Provided entries Block Start

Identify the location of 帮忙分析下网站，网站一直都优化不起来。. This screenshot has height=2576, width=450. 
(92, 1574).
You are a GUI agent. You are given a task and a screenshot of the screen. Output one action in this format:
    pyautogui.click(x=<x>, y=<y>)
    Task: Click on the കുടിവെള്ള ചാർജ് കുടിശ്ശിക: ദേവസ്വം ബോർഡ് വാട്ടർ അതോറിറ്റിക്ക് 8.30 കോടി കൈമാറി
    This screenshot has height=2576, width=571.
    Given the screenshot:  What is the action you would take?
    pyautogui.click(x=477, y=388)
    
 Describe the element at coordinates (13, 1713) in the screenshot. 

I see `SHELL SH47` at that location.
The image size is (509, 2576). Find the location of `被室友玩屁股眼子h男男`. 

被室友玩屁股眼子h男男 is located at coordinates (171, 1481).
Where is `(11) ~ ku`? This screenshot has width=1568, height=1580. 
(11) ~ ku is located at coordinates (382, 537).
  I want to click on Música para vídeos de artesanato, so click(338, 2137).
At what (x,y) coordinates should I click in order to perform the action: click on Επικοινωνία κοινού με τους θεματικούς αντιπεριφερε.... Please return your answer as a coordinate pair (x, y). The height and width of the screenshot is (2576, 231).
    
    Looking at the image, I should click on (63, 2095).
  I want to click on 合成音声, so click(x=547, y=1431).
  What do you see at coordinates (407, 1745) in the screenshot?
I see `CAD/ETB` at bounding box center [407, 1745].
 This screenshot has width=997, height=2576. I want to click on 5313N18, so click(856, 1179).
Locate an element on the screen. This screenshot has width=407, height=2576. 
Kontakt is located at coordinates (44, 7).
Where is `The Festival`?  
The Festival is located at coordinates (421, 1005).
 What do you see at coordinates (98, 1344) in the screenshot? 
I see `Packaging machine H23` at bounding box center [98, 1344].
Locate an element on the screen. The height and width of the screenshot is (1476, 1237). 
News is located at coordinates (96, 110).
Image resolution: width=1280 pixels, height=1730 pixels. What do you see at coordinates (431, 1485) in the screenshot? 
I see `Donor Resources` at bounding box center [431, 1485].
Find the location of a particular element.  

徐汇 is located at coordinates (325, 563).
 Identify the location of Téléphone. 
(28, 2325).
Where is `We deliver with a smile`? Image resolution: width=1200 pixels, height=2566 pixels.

Provided entries Block End

Task description -> Extract every record and return it verbatim.

Response for this exercise ->
Identify the location of 帮忙分析下网站，网站一直都优化不起来。. This screenshot has height=2576, width=450. 
(92, 1574).
You are a GUI agent. You are given a task and a screenshot of the screen. Output one action in this format:
    pyautogui.click(x=<x>, y=<y>)
    Task: Click on the കുടിവെള്ള ചാർജ് കുടിശ്ശിക: ദേവസ്വം ബോർഡ് വാട്ടർ അതോറിറ്റിക്ക് 8.30 കോടി കൈമാറി
    This screenshot has height=2576, width=571.
    Given the screenshot:  What is the action you would take?
    pyautogui.click(x=477, y=388)
    
 Describe the element at coordinates (13, 1713) in the screenshot. 

I see `SHELL SH47` at that location.
The image size is (509, 2576). Find the location of `被室友玩屁股眼子h男男`. 

被室友玩屁股眼子h男男 is located at coordinates (171, 1481).
Where is `(11) ~ ku`? This screenshot has width=1568, height=1580. 
(11) ~ ku is located at coordinates (382, 537).
  I want to click on Música para vídeos de artesanato, so click(338, 2137).
At what (x,y) coordinates should I click in order to perform the action: click on Επικοινωνία κοινού με τους θεματικούς αντιπεριφερε.... Please return your answer as a coordinate pair (x, y). The height and width of the screenshot is (2576, 231).
    
    Looking at the image, I should click on (63, 2095).
  I want to click on 合成音声, so click(x=547, y=1431).
  What do you see at coordinates (407, 1745) in the screenshot?
I see `CAD/ETB` at bounding box center [407, 1745].
 This screenshot has width=997, height=2576. I want to click on 5313N18, so click(856, 1179).
Locate an element on the screen. This screenshot has width=407, height=2576. 
Kontakt is located at coordinates (44, 7).
Where is `The Festival`?  
The Festival is located at coordinates (421, 1005).
 What do you see at coordinates (98, 1344) in the screenshot? 
I see `Packaging machine H23` at bounding box center [98, 1344].
Locate an element on the screen. The height and width of the screenshot is (1476, 1237). 
News is located at coordinates (96, 110).
Image resolution: width=1280 pixels, height=1730 pixels. What do you see at coordinates (431, 1485) in the screenshot? 
I see `Donor Resources` at bounding box center [431, 1485].
Find the location of a particular element.  

徐汇 is located at coordinates (325, 563).
 Identify the location of Téléphone. 
(28, 2325).
Where is `We deliver with a smile`? Image resolution: width=1200 pixels, height=2566 pixels.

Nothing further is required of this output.